Difficult to explain
Calmy-Rey said she had found it difficult to explain to her EU counterparts that ratification of the bilateral accords would take time.
“I always have to explain the Swiss referendum process to my EU colleagues and I have to tell them that there is nothing I can do about it,” she said.
“But I will do my utmost to ensure that the cabinet pushes for the right result, and I am sure that we will succeed.”
The accords, seen as an alternative to EU membership, govern issues such as cooperation on cross-border crime and asylum, as well as the taxation of EU residents’ savings.
Most constitutional lawyers and political analysts agree that the government is not obliged to put the agreements to a vote, but parliament may take a different view in its autumn session.
“If parliament insists the agreements be put to the electorate in the form of a compulsory referendum it would be hard for the government to win,” political analyst René Schwok told swissinfo.
Calmy-Rey admitted the chances of winning a compulsory referendum were slim, because the government would have to secure a majority of the popular vote as well as the backing of half of Switzerland’s 26 cantons.
“I am not in favour of such a referendum because we would need a double majority and this would certainly not work to our advantage,” she said.
A sceptical parliament or a nationwide vote would almost certainly delay implementation of the accords – especially the one dealing with the taxation of EU residents’ savings, which Brussels wants in place by January 1, 2005.
Rightwing groups and Switzerland’s business community want separate polls on each of the treaties.
The right and far-right parties say the accords are a sell-out, notably an agreement on closer cooperation with Brussels on police matters and the scrapping of border checks (Schengen and Dublin).
The business community, for its part, fears that if Switzerland fails to implement the treaties according to the EU deadline, Brussels may withdraw its concessions guaranteeing Swiss banking secrecy.
When it comes to winning parliamentary and electoral support for the bilaterals, the government has to decide whether the agreements are treated as a single package or individually.
The Swiss president, Joseph Deiss, said the government would make up its mind after Wednesday’s scheduled summit with senior EU representatives.
Deiss will travel to Brussels with two other cabinet ministers to sign a document wrapping up two years of negotiations on the second batch of bilateral treaties.
Schwok says Brussels is likely to insist on the package deal and he doubts whether the government would be willing to put the accords individually before parliament or the electorate.
“It would be paradoxical for the government to turn around now and maintain that each of the agreements be dealt with individually, especially after insisting on a package deal during the negotiations,” he said.
Even if both the government and parliament decide against holding a compulsory nationwide ballot, Switzerland’s rightwing is still likely to force a vote.
With just 50,000 signatures needed to call a referendum all, or just one, of the agreements could go to the ballot box as early as February 2005.
The isolationist group, Campaign for an Independent and Neutral Switzerland (CINS), has reiterated that it would force a nationwide vote on planned security cooperation between Switzerland and the EU.
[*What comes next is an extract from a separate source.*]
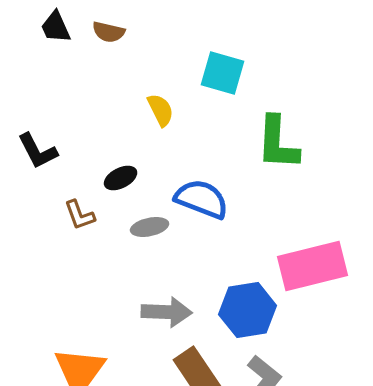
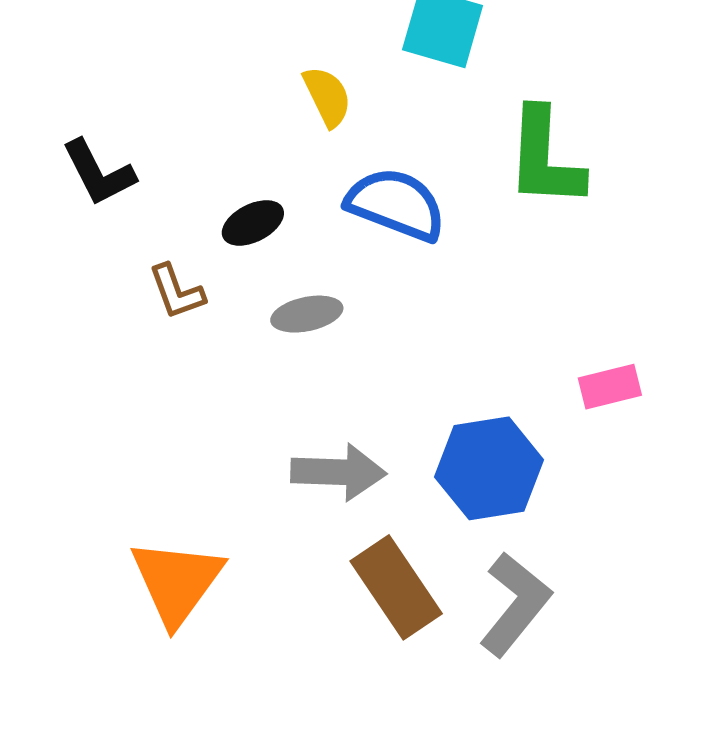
blue semicircle: (202, 199) -> (396, 204), moved
pink rectangle: (313, 266) -> (610, 387), size x0.5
It says the Schengen agreement is “an attack on Switzerland’s independence and sovereignty”, and is tantamount to “EU membership through the backdoor”.
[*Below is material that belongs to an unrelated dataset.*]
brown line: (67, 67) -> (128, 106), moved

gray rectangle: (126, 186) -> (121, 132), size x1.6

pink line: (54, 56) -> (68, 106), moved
CINS has the backing of the Swiss justice minister, Christoph Blocher, who was a founding member in 1986 and was its leader until the end of last year.
The People’s Party, of which he is a member, is the biggest group in parliament and is widely expected to join CINS in its opposition.
Three small far-right parties have already announced they would collect signatures to challenge the treaties.
They forced a nationwide vote on the first set of bilaterals, but failed to convince voters who approved the accords in May 2000.
In 1992 Swiss voters rejected the European Economic Area Treaty, a halfway house to full EU membership.
In 2000 voters approved a first series of bilateral accords on trade and labour issues, including access to the labour market, transport, agriculture and research.
The accords only came into force in June 2002 as several EU member states delayed ratification.
Talks on a new set of nine bilateral treaties began in June 2002. They include accords on police cooperation, taxation of savings, and customs fraud.
Parliament is likely to debate the treaties in the autumn, but it is not clear whether a nationwide vote can take place before the beginning of next year.
In 1992 the government applied for EU membership, but the request has never been followed up.
EU diplomats last week agreed on a second set of bilateral treaties with Switzerland focusing on banking secrecy and closer security and asylum cooperation (Schengen/Dublin).
Rightwing groups have vowed to challenge the Schengen accord in a nationwide vote.
On Wednesday the Swiss government is scheduled to meet members of the EU commission and the EU presidency in Brussels to sign the document.
The Swiss government and parliament have to decide on a possible nationwide vote on the package of bilateral accords or individual treaties.